■ PROBLEM DESCRIPTION
With the pictures omitted, repeat exactly the lines below starting with the line that has "RECENT POSTS" and going on through the line that has "image for this".

■ RECORDS TO USE
######

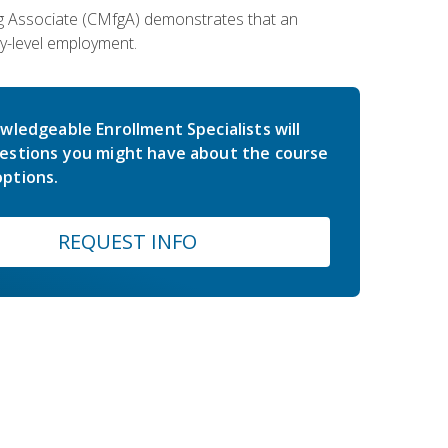
ing Associate (CMfgA) demonstrates that an
y-level employment.
wledgeable Enrollment Specialists will
estions you might have about the course
ptions.
REQUEST INFO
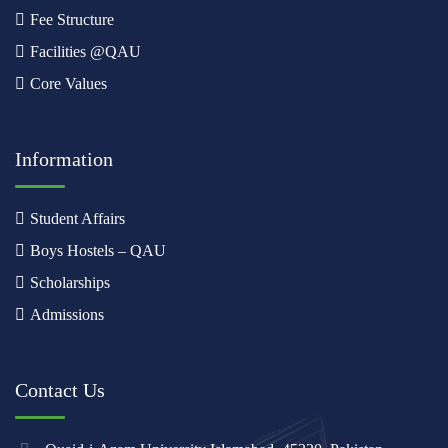
Fee Structure
Facilities @QAU
Core Values
Information
Student Affairs
Boys Hostels – QAU
Scholarships
Admissions
Contact Us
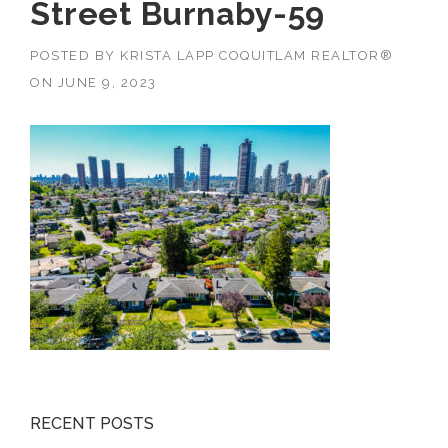
Street Burnaby-59
POSTED BY
KRISTA LAPP COQUITLAM REALTOR®
ON
JUNE 9, 2023
RECENT POSTS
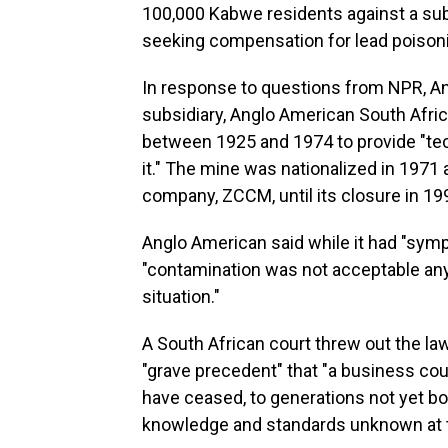
100,000 Kabwe residents against a su
seeking compensation for lead poison
In response to questions from NPR, An
subsidiary, Anglo American South Africa
between 1925 and 1974 to provide "tec
it." The mine was nationalized in 197
company, ZCCM, until its closure in 19
Anglo American said while it had "sym
"contamination was not acceptable anyw
situation."
A South African court threw out the la
"grave precedent" that "a business could
have ceased, to generations not yet bor
knowledge and standards unknown at t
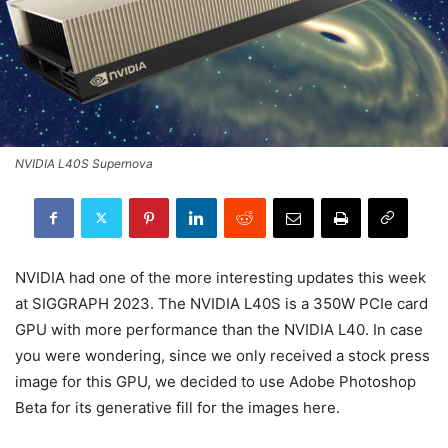
NVIDIA L40S Supernova
NVIDIA had one of the more interesting updates this week
at SIGGRAPH 2023. The NVIDIA L40S is a 350W PCIe card
GPU with more performance than the NVIDIA L40. In case
you were wondering, since we only received a stock press
image for this GPU, we decided to use Adobe Photoshop
Beta for its generative fill for the images here.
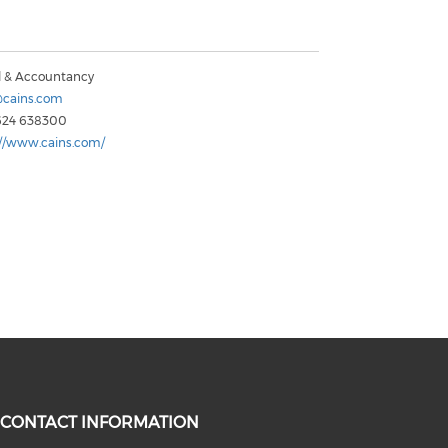
l & Accountancy
cains.com
624 638300
://www.cains.com/
CONTACT INFORMATION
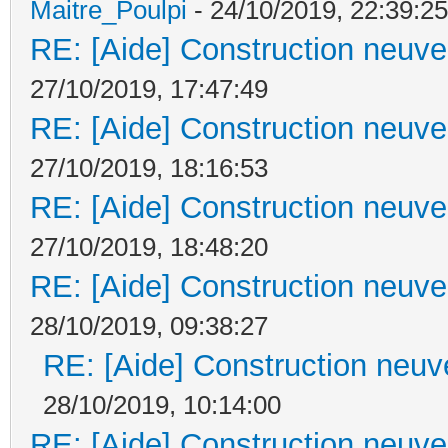
Maitre_Poulpi
- 24/10/2019, 22:39:25
RE: [Aide] Construction neuve 
27/10/2019, 17:47:49
RE: [Aide] Construction neuve 
27/10/2019, 18:16:53
RE: [Aide] Construction neuve 
27/10/2019, 18:48:20
RE: [Aide] Construction neuve 
28/10/2019, 09:38:27
RE: [Aide] Construction neuve
28/10/2019, 10:14:00
RE: [Aide] Construction neuve 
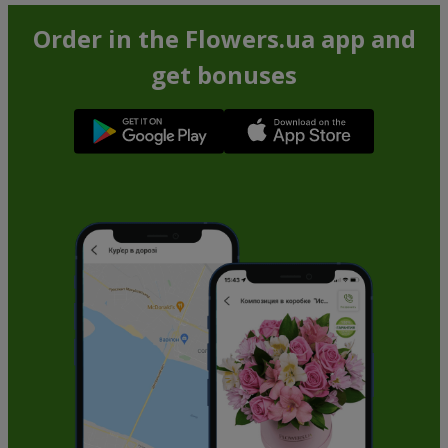
Order in the Flowers.ua app and
get bonuses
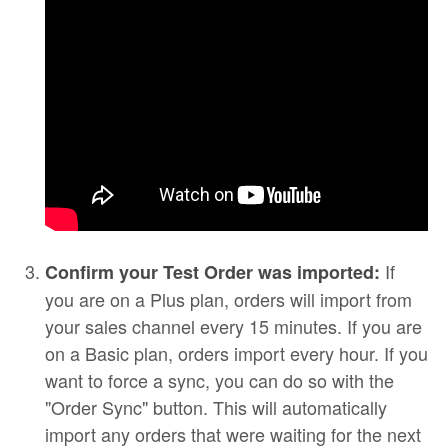
If
Confirm your Test Order was imported:
you are on a Plus plan, orders will import from
your sales channel every 15 minutes. If you are
on a Basic plan, orders import every hour. If you
want to force a sync, you can do so with the
"Order Sync" button. This will automatically
import any orders that were waiting for the next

######

■ TASK RESPONSE
RECENT POSTS
100,000 Kabwe residents against a su
seeking compensation for lead poison
In response to questions from NPR, An
subsidiary, Anglo American South Africa
between 1925 and 1974 to provide "tec
it." The mine was nationalized in 197
company, ZCCM, until its closure in 19
Anglo American said while it had "sym
"contamination was not acceptable anyw
situation."
A South African court threw out the la
"grave precedent" that "a business could
have ceased, to generations not yet bor
knowledge and standards unknown at t
NVIDIA L40S Supernova
NVIDIA had one of the more interesting updates this week
at SIGGRAPH 2023. The NVIDIA L40S is a 350W PCIe card
GPU with more performance than the NVIDIA L40. In case
you were wondering, since we only received a stock press
image for this GPU, we decided to use Adobe Photoshop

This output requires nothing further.